Newborn baby is tough / 新生兒真的很難搞
It has been two weeks after we left hospital. Nobody gave me any hint that the first month of having a newborn baby would be challenging. Even though we have A-Rod and Bailey, taking care of a baby is still very different compared to taking care our puppies. This is definitely another level of parenting. To be honest, I feel taking care of puppies is way easier 🙁
I remember the first day we came home. I only slept for two hours. Second day was better but I still didn’t have enough sleep as usual. Life had totally changed. I don’t have time for watching tv shows. I can’t play games. I can’t do my own things. I haven’t become used to all the changes. I felt like I spent all my time taking care of this baby. Then I cried. So funny I didn’t cry during the labor but I cried because of life change. Now I totally understand why people always say that raising a kid isn’t easy.

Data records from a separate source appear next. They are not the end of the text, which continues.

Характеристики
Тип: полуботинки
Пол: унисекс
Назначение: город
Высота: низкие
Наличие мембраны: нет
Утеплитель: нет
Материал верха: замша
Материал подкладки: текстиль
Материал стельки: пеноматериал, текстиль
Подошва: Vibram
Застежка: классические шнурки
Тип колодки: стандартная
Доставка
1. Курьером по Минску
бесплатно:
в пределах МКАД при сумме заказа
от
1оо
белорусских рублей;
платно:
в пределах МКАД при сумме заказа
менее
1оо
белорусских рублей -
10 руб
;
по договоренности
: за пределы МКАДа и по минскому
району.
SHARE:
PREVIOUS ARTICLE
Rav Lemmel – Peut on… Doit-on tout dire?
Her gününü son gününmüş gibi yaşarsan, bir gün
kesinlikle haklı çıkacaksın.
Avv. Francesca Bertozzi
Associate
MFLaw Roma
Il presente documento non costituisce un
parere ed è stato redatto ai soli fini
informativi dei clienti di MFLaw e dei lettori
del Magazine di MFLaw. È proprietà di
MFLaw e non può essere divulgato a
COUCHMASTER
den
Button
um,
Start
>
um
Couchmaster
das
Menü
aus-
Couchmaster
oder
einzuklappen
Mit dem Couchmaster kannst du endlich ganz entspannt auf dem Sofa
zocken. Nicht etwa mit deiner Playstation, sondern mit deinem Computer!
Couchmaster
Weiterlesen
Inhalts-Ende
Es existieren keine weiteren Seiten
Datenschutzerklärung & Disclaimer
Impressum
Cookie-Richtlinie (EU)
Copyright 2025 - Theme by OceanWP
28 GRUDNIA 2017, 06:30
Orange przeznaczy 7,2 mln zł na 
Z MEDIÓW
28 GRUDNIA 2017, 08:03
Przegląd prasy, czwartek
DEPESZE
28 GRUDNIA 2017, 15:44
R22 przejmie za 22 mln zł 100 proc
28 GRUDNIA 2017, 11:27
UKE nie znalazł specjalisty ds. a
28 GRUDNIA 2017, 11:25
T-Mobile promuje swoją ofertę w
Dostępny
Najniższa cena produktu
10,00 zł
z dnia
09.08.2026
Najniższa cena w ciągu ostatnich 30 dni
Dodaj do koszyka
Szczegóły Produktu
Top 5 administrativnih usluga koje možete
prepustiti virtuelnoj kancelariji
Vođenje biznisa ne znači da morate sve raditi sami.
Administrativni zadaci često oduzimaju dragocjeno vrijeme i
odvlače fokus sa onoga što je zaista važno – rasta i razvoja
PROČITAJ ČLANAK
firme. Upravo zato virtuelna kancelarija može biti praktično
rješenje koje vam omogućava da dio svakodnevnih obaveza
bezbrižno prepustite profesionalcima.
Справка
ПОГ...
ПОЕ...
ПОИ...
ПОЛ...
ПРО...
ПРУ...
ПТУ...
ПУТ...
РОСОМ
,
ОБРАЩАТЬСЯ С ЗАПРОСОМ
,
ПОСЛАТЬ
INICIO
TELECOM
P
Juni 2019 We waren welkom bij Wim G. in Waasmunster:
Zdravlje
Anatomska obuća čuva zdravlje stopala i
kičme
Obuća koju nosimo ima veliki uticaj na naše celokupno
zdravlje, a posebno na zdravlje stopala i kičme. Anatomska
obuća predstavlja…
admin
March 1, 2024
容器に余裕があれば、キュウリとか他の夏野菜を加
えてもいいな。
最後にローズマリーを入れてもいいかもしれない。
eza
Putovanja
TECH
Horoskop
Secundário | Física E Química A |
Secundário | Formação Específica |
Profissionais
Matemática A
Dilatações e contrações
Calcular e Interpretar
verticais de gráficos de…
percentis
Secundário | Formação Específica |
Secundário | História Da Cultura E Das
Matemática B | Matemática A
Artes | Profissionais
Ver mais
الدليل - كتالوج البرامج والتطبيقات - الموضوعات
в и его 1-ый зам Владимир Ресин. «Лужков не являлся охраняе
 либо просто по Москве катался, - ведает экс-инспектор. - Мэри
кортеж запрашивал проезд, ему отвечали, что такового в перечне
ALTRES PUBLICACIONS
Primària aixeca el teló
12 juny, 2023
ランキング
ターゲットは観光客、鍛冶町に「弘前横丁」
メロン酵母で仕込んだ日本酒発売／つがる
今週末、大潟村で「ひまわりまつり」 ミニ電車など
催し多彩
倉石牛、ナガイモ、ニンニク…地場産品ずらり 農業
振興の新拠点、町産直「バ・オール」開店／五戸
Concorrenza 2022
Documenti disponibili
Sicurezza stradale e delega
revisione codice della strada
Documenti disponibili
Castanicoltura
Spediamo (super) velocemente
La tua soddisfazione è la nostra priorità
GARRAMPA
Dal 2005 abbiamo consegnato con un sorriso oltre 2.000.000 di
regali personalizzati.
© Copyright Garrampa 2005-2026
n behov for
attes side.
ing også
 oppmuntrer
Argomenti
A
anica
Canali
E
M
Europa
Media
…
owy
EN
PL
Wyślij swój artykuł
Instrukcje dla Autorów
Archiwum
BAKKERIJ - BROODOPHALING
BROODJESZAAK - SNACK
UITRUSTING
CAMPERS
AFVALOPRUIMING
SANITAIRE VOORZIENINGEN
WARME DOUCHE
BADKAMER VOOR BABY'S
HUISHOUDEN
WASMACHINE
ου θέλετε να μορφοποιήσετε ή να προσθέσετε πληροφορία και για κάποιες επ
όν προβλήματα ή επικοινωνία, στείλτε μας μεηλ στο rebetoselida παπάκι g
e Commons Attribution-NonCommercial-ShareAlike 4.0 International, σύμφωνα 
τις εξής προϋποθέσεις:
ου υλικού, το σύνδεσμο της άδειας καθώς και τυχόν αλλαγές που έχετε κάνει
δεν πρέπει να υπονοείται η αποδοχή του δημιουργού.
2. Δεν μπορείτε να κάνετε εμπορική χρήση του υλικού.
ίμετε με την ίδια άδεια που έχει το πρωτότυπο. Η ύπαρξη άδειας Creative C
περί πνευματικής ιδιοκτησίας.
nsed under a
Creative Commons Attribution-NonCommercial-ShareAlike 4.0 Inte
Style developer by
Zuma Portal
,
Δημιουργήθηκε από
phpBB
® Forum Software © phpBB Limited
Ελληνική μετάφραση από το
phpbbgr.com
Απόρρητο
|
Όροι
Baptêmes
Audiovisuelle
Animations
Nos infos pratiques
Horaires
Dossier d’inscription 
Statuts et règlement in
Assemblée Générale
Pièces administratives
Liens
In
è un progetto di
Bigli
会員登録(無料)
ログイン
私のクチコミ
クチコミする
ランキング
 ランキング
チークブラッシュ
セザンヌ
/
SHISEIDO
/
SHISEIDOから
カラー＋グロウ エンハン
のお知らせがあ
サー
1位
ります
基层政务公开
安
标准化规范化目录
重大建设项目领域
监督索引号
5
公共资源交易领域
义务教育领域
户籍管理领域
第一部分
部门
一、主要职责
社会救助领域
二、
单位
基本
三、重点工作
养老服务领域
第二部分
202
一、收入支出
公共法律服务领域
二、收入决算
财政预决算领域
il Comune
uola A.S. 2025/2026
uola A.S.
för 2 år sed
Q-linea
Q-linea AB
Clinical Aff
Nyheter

Calie is just getting started to get used to this world. When she was in my tummy, her space was very small. For her, life has been changed too. She doesn’t feel secure. So she cried. Sometimes I hold her during her sleep. I see her shaking without any interruption. It is kinda sad seeing your daughter like that. I know it takes time for her to get used to this new environment but still.
I remember seeing my mom take care of my sister when she was born. I saw my sister took care her daughter. Now it’s my turn. I thought it is easy but I’m wrong. It’s not easy at all. One of my friends reminded me to sleep more before baby is born because once baby is born I wouldn’t have enough sleep. I regret I didn’t listen to him 🙁
我們出院至今也兩個禮拜了,之前都沒有人跟我提醒照顧新生兒會很辛苦,就算我們有照顧A-Rod和Bailey的經驗,但是照顧寶寶跟照顧小狗狗還真不同,這可是育兒的另外一種階段,說真的,我真的覺得照顧小狗狗容易多了 🙁
我記得第一天我們回到家,那天我就只有睡兩個小時,第二天比較好一些,但是我還是沒有像之前一樣有足夠的睡眠,生活作息真的完全改變了,我不能追劇、我不能打電動、我沒有自己的時間做我要做的事情,我真不習慣生活的改變,我覺得我所有的時間都在照顧這小寶寶上面,然後忍不住就落淚了,好好笑生產我都沒有哭,現在卻因為生活的不適應而哭,難怪老是有人說扶養孩子到大可不容易。
Calie她也是剛開始適應這個新世界,當她在我肚子裡面的時候,空間很狹小,所以對她來說生活也改變了,現在的她很沒有安全感,所以她用哭來表達,有時候我抱著她入睡,會看到她沒有原因的抖著,看到自己的女兒這樣的狀態我也會有一點難過,我知道她需要一點時間去適應,但是還是希望她的感受可以好過一點。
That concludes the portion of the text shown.